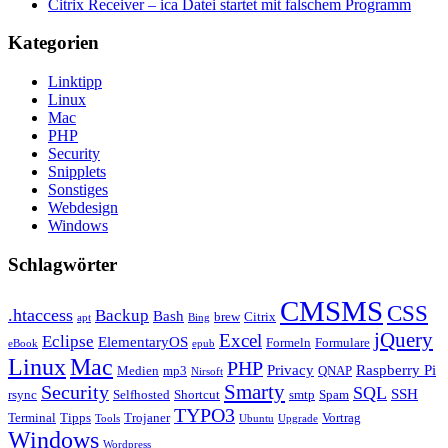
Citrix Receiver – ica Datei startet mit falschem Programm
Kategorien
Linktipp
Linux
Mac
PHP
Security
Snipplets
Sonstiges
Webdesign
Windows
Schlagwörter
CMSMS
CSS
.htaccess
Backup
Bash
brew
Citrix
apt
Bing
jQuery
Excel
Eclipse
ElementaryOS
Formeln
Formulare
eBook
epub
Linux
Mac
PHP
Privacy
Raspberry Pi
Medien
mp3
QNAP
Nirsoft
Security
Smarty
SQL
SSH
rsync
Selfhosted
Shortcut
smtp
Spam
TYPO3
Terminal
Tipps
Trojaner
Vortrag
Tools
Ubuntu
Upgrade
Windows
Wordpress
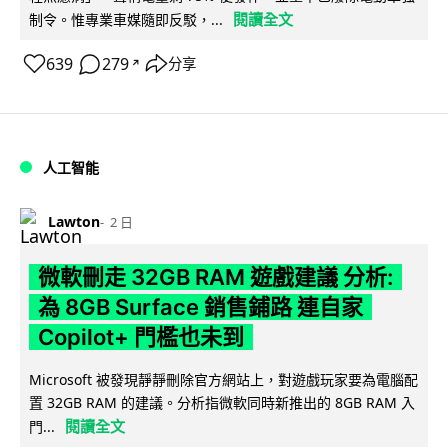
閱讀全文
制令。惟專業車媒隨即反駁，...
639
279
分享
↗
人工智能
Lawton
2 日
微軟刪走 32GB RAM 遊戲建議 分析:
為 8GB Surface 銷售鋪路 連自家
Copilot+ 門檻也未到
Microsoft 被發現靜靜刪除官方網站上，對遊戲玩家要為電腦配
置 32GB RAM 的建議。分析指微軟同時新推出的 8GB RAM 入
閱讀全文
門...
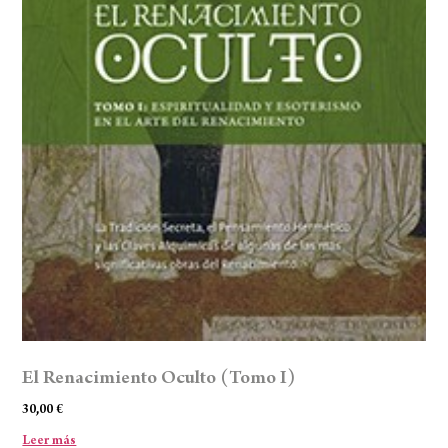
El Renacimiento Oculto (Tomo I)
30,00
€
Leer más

+ + +

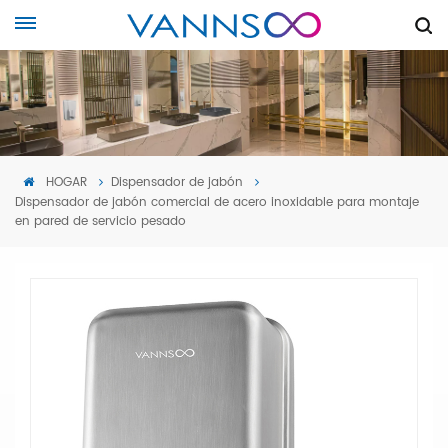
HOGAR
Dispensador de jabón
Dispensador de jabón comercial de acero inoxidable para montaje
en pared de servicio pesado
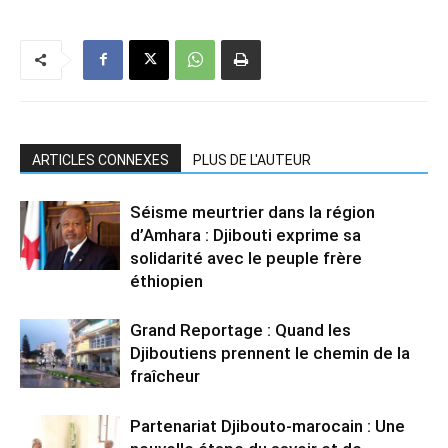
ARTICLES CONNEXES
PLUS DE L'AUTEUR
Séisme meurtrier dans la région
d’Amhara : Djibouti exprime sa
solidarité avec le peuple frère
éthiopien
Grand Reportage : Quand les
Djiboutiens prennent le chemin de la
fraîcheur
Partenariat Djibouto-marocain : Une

+ + +

**Exercise brief:**
Your reply should hold every line from the data that contains "Dispensador", copied in full.

**Response to the exercise:**
Dispensador de jabón
Dispensador de jabón comercial de acero inoxidable para montaje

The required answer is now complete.